Warriors do it with defense to take home the title
Logan Suber fell hard to the floor and popped right back up, flexing his arms and letting out a celebratory scream. For someone who had just been bowled over by a hard-charging guard, the Mt. Zion Prep junior looked unreasonably ecstatic.
His Warriors had played 37 games before Monday night’s Maryland Private School State Basketball Tournament championship game at Takoma Academy, and not many of them had been defensive slugfests. But it hadn’t taken long for the Warriors to realize that, to beat Shabach Christian and win the title, they were going to have to play physical, defensive basketball.
Suber’s timely charge with 30 seconds left and his team up three points capped a stellar defensive performance during a 41-36 win in which Mt. Zion held Shabach to five points in the fourth quarter.
“I had taken another charge earlier in the night, and that one really hurt,” Suber said. “That second came in the chest, and I had way more adrenaline going. It felt good.”
Mt. Zion, based in Lanham, became the first champion of this inaugural event, which was set up to give Maryland private schools a chance to compete in the postseason beyond conference play.
Mt. Zion (27-11) entered the 12-team tournament as the No. 9 seed but upset Good Counsel of the Washington Catholic Athletic Conference in the first round. In a quarterfinal, the Warriors toppled Interstate Athletic Conference champion Bullis, the No. 1 seed. In a semifinal, they beat Bishop Mcnamara, another WCAC power.
They had gotten hot at the right time, and their final test was a Shabach team that had defeated them twice.
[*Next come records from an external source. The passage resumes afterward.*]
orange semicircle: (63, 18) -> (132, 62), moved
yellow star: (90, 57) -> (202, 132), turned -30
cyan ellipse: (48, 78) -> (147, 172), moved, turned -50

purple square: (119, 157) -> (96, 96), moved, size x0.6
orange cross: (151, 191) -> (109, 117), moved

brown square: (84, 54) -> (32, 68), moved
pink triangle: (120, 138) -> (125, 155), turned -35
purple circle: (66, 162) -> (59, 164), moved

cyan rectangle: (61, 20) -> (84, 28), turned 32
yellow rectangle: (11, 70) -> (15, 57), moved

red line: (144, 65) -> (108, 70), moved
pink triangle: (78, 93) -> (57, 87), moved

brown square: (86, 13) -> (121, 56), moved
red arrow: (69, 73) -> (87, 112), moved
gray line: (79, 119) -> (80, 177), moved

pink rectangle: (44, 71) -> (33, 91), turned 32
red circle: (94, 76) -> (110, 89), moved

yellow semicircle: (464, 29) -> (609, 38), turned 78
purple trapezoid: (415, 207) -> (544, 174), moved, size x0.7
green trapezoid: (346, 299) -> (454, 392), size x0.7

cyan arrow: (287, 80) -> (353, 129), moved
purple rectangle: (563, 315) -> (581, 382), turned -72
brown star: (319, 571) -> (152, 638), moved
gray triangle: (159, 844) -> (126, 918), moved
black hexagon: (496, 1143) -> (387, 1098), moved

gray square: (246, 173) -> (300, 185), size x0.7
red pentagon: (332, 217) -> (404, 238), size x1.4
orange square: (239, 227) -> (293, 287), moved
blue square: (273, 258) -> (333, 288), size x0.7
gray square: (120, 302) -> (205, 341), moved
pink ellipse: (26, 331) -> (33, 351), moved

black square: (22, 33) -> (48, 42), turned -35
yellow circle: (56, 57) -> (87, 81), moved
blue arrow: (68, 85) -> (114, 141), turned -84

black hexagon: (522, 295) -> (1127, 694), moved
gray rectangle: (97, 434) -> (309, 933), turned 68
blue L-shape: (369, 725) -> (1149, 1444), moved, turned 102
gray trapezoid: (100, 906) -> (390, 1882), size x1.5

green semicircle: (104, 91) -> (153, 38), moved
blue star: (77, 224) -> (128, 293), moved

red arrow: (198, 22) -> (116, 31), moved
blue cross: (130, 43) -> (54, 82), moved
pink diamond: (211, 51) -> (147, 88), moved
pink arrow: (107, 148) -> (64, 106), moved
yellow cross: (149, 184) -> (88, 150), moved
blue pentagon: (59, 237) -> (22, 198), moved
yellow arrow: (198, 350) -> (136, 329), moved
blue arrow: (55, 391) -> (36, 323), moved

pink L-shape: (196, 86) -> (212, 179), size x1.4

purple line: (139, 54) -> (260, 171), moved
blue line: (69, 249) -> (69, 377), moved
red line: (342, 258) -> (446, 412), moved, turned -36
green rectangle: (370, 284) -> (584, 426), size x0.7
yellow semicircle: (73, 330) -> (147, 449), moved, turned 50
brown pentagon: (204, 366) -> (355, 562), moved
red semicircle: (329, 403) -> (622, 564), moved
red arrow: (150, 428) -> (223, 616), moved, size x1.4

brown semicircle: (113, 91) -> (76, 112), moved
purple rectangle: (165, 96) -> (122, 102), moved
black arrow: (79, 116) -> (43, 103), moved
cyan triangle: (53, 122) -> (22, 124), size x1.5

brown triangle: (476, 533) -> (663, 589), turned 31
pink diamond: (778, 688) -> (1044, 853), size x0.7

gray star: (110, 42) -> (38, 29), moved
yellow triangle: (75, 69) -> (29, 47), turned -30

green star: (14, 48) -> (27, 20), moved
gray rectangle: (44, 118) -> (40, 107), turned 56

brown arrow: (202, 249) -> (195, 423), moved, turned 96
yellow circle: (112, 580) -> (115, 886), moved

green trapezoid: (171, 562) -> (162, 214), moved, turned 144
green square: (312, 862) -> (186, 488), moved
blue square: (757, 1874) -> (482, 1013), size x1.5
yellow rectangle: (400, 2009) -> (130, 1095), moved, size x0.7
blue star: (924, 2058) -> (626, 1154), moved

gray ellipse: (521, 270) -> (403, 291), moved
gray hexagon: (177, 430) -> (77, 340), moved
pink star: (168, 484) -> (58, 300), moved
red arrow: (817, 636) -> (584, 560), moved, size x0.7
The first loss came early in the season, and the second was in late January.
“We faced them at the beginning and the middle of the season,” Suber said. “We got them again tonight, and we got over them.”
Mt. Zion trailed by six at halftime, but that wasn’t a problem — it trailed at halftime in each of the previous three games. It tied the score at 31 with just under six minutes remaining, and a physical game turned up another notch from there.
Suber hit a floater to give his team a 33-31 lead with three minutes remaining. It turned out to be the final field goal of the game; the teams traded free throws down the stretch. Suber’s charge led to a four-point lead that, in a game defined by defense, was enough to last.
“We knew we had to bring our ‘A’ game for those guys, whatever that looked like,” Mt. Zion Coach Quinton Dulic said. “It wasn’t pretty, but it got the job done.”